# [EXERCISE DIRECTIONS]
A single number is required: how many lines in the data below contain "name".

(Beginning of DATA EXTRACTS)

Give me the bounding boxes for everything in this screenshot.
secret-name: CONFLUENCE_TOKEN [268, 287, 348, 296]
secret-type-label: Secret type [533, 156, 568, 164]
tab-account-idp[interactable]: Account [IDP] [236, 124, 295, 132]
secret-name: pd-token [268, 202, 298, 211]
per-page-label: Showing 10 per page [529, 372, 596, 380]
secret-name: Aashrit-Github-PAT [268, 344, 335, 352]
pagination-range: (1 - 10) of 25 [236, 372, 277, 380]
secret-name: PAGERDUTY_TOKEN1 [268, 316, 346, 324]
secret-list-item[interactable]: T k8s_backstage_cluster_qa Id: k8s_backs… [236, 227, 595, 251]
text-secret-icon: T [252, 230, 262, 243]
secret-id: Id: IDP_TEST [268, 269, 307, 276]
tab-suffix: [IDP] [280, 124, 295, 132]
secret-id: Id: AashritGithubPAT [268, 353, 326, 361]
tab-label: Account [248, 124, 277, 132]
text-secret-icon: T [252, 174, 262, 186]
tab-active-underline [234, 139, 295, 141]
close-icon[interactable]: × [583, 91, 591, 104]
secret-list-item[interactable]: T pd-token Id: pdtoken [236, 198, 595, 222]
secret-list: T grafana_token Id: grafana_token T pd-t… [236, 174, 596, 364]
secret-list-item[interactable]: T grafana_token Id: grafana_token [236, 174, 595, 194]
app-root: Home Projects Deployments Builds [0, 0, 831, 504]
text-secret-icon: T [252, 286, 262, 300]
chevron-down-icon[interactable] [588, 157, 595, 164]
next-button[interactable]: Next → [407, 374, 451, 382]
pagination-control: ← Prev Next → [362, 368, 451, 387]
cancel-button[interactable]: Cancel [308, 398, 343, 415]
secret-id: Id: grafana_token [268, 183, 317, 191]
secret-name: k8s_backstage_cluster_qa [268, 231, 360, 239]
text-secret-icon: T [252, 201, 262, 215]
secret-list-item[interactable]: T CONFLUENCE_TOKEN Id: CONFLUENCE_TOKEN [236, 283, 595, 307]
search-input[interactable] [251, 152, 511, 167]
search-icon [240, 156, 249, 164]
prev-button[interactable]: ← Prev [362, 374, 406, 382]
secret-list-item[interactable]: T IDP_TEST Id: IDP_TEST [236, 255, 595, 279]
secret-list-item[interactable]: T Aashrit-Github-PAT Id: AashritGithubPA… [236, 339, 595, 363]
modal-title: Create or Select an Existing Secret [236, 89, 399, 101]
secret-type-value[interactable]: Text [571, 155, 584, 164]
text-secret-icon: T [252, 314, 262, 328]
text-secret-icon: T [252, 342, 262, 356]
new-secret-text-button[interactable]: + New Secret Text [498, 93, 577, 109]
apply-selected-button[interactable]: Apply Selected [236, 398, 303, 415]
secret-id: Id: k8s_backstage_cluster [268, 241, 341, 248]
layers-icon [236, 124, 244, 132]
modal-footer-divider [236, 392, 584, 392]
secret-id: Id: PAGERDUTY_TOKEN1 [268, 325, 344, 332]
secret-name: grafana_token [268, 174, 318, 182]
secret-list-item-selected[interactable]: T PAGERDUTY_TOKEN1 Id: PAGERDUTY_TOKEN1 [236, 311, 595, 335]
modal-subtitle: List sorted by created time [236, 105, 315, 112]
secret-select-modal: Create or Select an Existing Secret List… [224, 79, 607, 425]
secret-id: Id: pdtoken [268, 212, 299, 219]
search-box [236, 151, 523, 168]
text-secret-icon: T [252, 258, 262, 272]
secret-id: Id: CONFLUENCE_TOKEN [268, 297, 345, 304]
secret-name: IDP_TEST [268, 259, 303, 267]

(End of DATA EXTRACTS)

# [WRITTEN RESPONSE]
7